If there was one thing I learned early in my second life, it was this: consistency beat talent. 

Unfortunately, my father had both. 

Not in the way most people would recommend, mind you. He had talent wrapped in absurdity, discipline wrapped in shouting, and sincerity so intense it circled back around to looking deranged. But it was talent all the same, and worse, it worked. 

By three, understanding people was no trouble at all. My mother from my first life had made sure of that. Japanese had been in my ears early and often, and death, for all its inconveniences, hadn't shaken it loose. I understood the women in the compound, the market gossip drifting over fences, the older children whispering insults they thought I was too young to catch, and every blazing word that came out of my father's mouth. 

Reading was another matter. 

Speaking was worse. 

My mind moved clean. My mouth did not. My tongue still fumbled certain sounds, my jaw tired easily, and whole sentences sometimes came out looking like they had been assembled under poor supervision. That was the true indignity of childhood—not ignorance, but bottleneck. Understanding everything and sounding like half your thoughts had fallen down a well on the way out. 

Children, naturally, noticed this. 

They notice weakness the way crows notice shine. 

If I spoke too slowly, they stared.
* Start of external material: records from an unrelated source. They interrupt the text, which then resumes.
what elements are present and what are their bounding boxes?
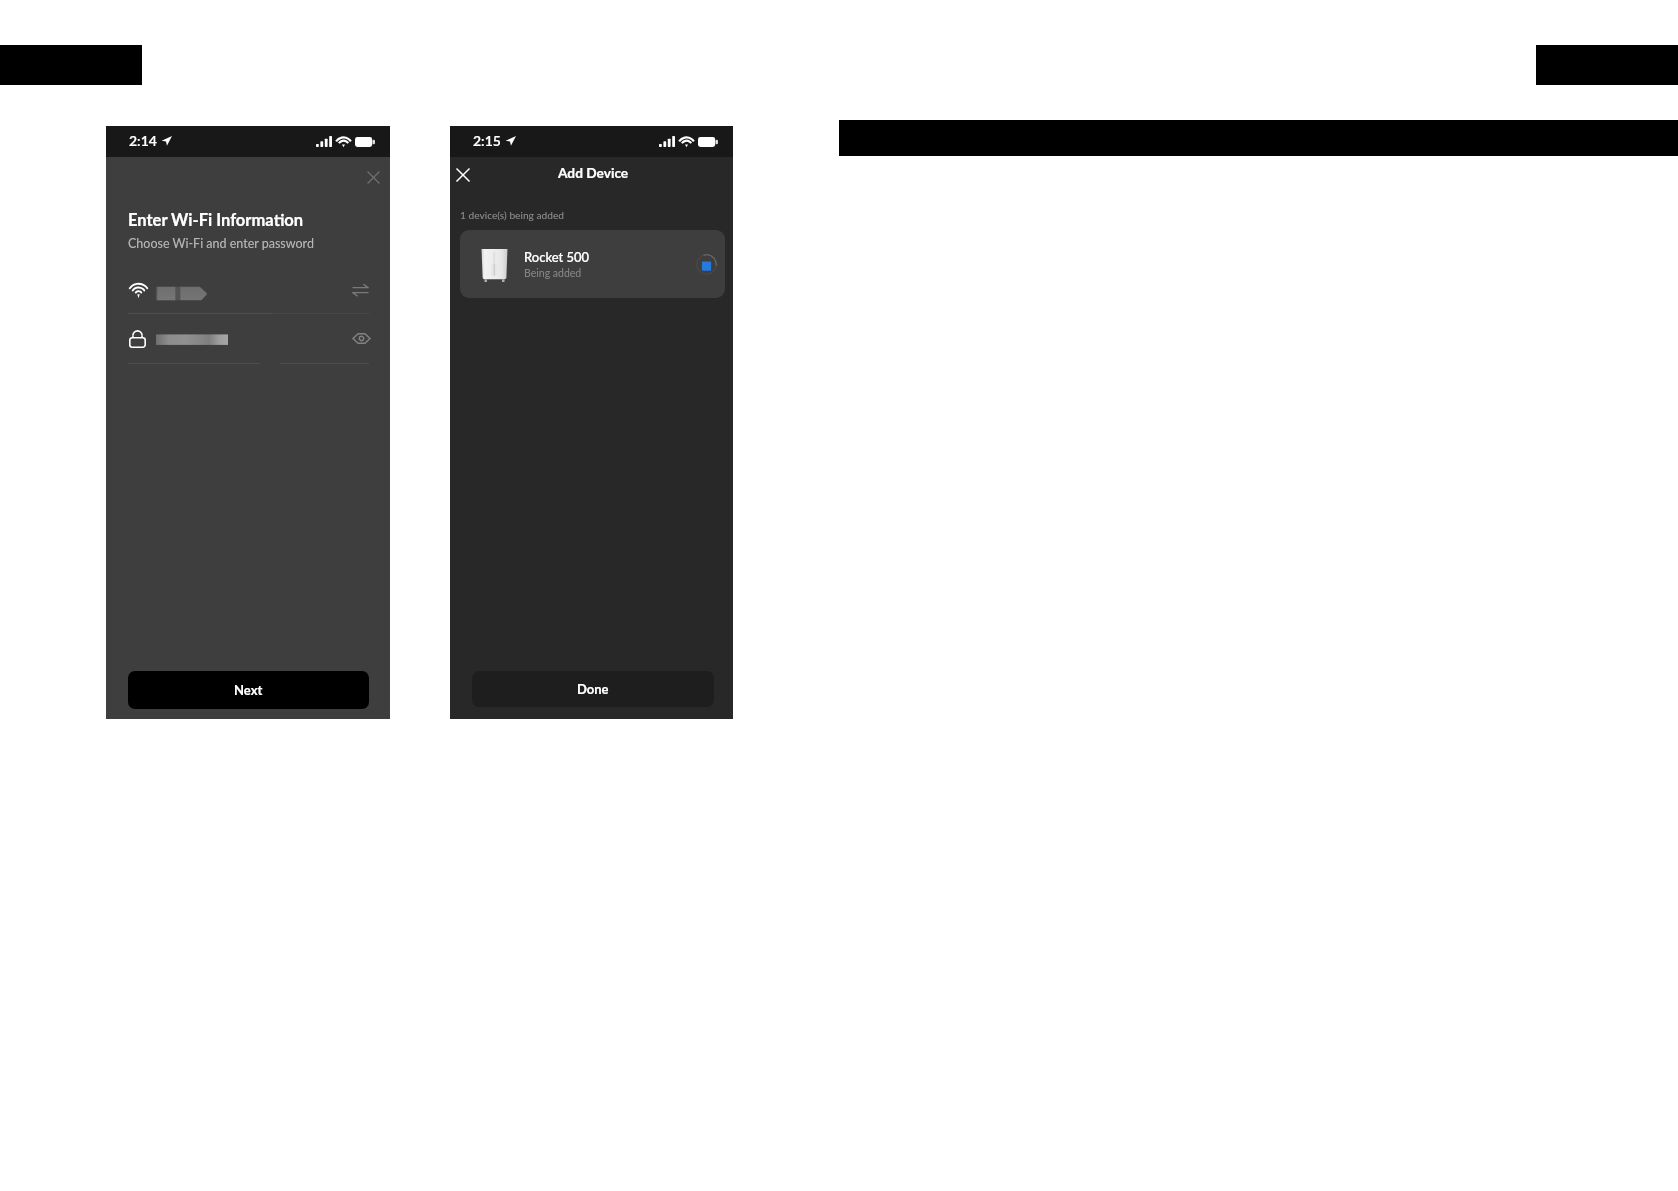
staticText: 2:15	[473, 132, 501, 149]
staticText: Add Device	[558, 164, 629, 180]
staticText: Rocket 500	[524, 249, 590, 265]
button[interactable]: Switch network	[346, 276, 374, 304]
staticText: Being added	[524, 267, 582, 280]
button[interactable]: Close	[361, 165, 385, 189]
button[interactable]: Done	[472, 671, 714, 707]
staticText: 1 device(s) being added	[460, 209, 565, 221]
staticText: Enter Wi-Fi Information	[128, 210, 303, 230]
staticText: Done	[577, 681, 609, 697]
staticText: 2:14	[129, 132, 157, 149]
button[interactable]: Next	[128, 671, 369, 709]
staticText: Choose Wi-Fi and enter password	[128, 236, 314, 251]
staticText: Next	[234, 682, 263, 698]
button[interactable]: Close	[451, 163, 475, 187]
button[interactable]: Cancel adding device	[694, 252, 718, 276]
button[interactable]: Rocket 500	[460, 230, 725, 298]
button[interactable]: Show password	[347, 324, 375, 352]
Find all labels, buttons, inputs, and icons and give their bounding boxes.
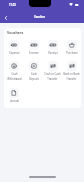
button[interactable]: Journal xyxy=(4,88,24,103)
staticText: 11:23 xyxy=(9,3,16,7)
staticText: Cash Withdrawal xyxy=(7,72,22,80)
staticText: Journal xyxy=(10,99,19,103)
button[interactable]: Income xyxy=(24,40,43,55)
staticText: Expense xyxy=(9,51,20,55)
staticText: Purchase xyxy=(66,51,78,55)
button[interactable]: Receipt xyxy=(43,40,62,55)
button[interactable]: Bank to Bank Transfer xyxy=(62,61,81,80)
button[interactable]: Cash Deposit xyxy=(24,61,43,80)
button[interactable]: Cash Withdrawal xyxy=(4,61,24,80)
staticText: Income xyxy=(29,51,39,55)
button[interactable]: Cash to Cash Transfer xyxy=(43,61,62,80)
button[interactable]: Back xyxy=(0,12,12,24)
button[interactable]: Expense xyxy=(4,40,24,55)
staticText: Receipt xyxy=(48,51,58,55)
staticText: Vouchers xyxy=(7,30,24,35)
staticText: Cash to Cash Transfer xyxy=(44,72,61,80)
staticText: Voucher xyxy=(34,15,46,19)
staticText: Bank to Bank Transfer xyxy=(63,72,80,80)
staticText: Cash Deposit xyxy=(29,72,39,80)
button[interactable]: Purchase xyxy=(62,40,81,55)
If I spoke too precisely, adults stared. Once, trying to ask for another bowl of soup, I tripped over a sound badly enough that one boy laughed milk out his nose and another asked if I had rocks in my mouth. 

I hit him with a wooden spoon. 

Not hard. Just enough to improve his education. 

The caretaker on duty took the spoon away and informed me, with the weary calm of a woman who had seen every variety of nonsense a child could invent, that capable language was better than capable violence. 

She was right, of course. 

Didn't make the spoon any less satisfying. 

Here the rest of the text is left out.